Exercise:
The word "eSIM" may appear in some lines of the data; copy every such line.

Data provided:
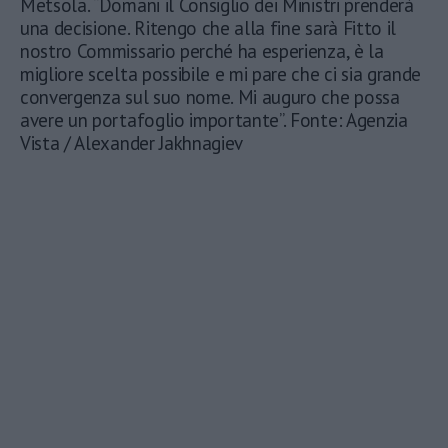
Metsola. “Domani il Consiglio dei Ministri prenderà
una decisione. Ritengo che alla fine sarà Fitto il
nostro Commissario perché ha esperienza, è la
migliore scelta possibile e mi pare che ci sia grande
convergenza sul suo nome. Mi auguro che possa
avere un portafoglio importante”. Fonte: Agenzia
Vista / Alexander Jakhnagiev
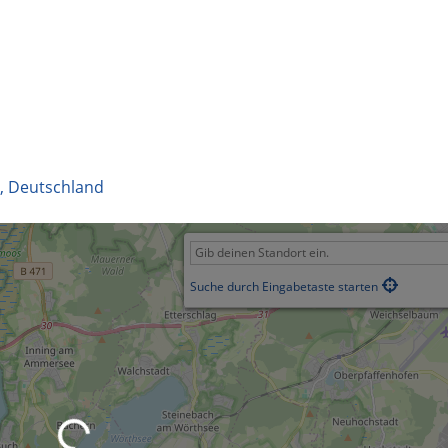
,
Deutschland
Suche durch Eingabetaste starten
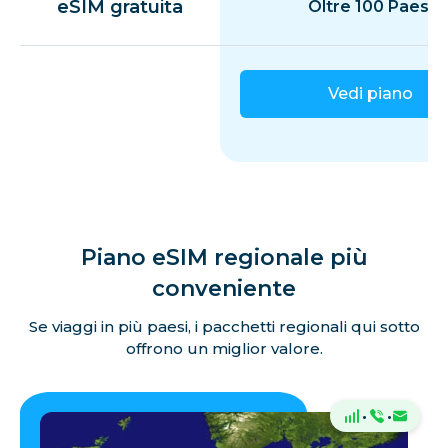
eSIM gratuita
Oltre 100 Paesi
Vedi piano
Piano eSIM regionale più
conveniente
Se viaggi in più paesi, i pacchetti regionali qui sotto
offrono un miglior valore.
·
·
* * *
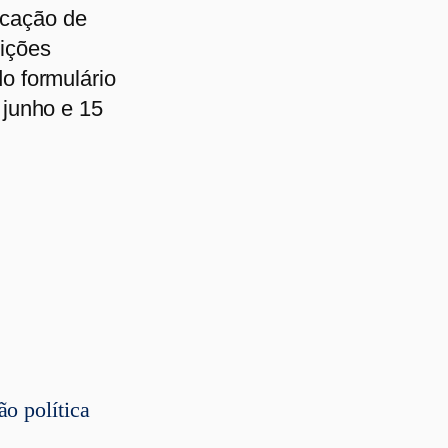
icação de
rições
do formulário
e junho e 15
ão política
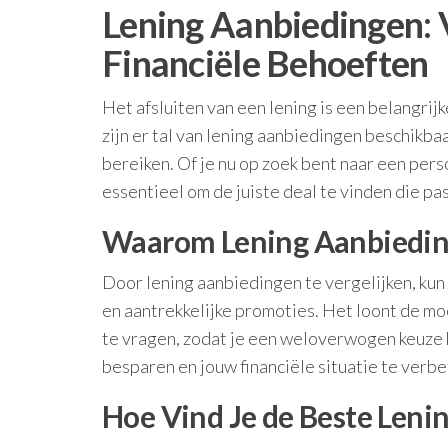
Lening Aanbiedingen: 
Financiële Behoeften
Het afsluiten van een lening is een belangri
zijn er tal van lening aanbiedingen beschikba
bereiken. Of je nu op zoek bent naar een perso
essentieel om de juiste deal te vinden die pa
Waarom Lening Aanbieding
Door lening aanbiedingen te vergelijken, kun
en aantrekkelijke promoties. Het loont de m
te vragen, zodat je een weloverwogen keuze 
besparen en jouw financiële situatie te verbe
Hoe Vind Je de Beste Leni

Solution for this task:
eSIM gratuita
Piano eSIM regionale più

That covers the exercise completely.